Another behaviorist shrink/friend of mine, named James Cail, use to say, “People do what they get paid to do.” What he meant by that is that people can be paid with money, or just positive feedback, but if they are getting something out of the activity they will keep doing that activity. Vincent Van Gogh. only sold one painting in his life time, but that does not mean he was not getting paid. There were people in his life that admired, and supported and encouraged his artistic activities.

But maybe, just getting positive feedback, and spending your life doing a particular artistic activity is not all of the answer. The people on that TV show who had strokes started doing art compulsively and they had no life of practicing that art. They just suddenly had to be artists. Their ability can be questioned. Some of the work seemed especially primitive, but then no more primitive than modern art by a hundred other accepted and admired artists.

Could it be that creativity is always linked to some quirk of the brain, or were these stroke victim artists just a aberration, and that artistic talent is normally, and mostly often the result of the ole “practice makes perfect” sort of stuff?

Attitude is more important than the past, than education, than money, than circumstances, than what people do or say.
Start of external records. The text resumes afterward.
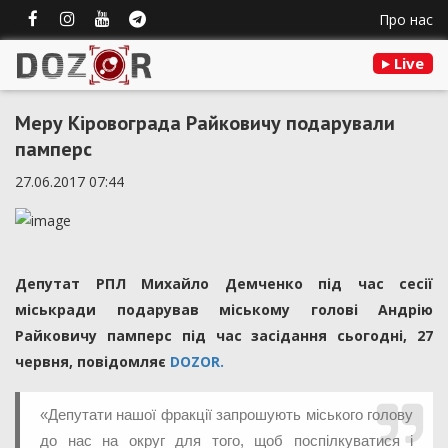
Про нас
Live
Меру Кіровограда Райковичу подарували
памперс
27.06.2017 07:44
Депутат РПЛ Михайло Демченко під час сесії
міськради подарував міському голові Андрію
Райковичу памперс під час засідання сьогодні, 27
червня, повідомляє
DOZOR.
«Депутати нашої фракції запрошують міського голову
до нас на округ для того, щоб поспілкуватися і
It is more important than appearance, giftedness, or skill. ~W. C. Fields

Here is what I think. I want to believe that artistic ability is not a gift. Because that is what I want to believe, I look for quotes and data that supports that view.

Why do I want to believe that artistic ability is not a gift? Because I don’t feel gifted. If it is a gift, then it is possible that I didn’t get the gift, or that the size of my gift is small. If art is a gift then I am limited by that truth. If artistic ability is developed then there are no limits on what I could accomplish artistically. Not only can I go as far as I choose to go with my art, but this would be equally true for you. Anyone, and everyone could be and do whatever they wanted if they just put their mind to it, work art for it, and sustain their interest, motivation, and practice.

So while there may be little fissures in the brain that can contribute to a creativity compulsion, I still lean to the POV that artistic ability is developed by creating art.

I never could have done what I have done without the habits of punctuality, order, and diligence, without the determination to concentrate myself on one subject at a time. ~Charles Dickens

An invincible determination can accomplish almost anything and in this lies the great distinction between great men and little men.
~Thomas Fuller

You've got to get up every morning with determination if you're going to go to bed with satisfaction.
~George Horace Lorimer

A dream doesn't become reality through magic; it takes sweat, determination and hard work.
~Colin Powell

The only thing an artist has to remember is to never lose faith in his vision.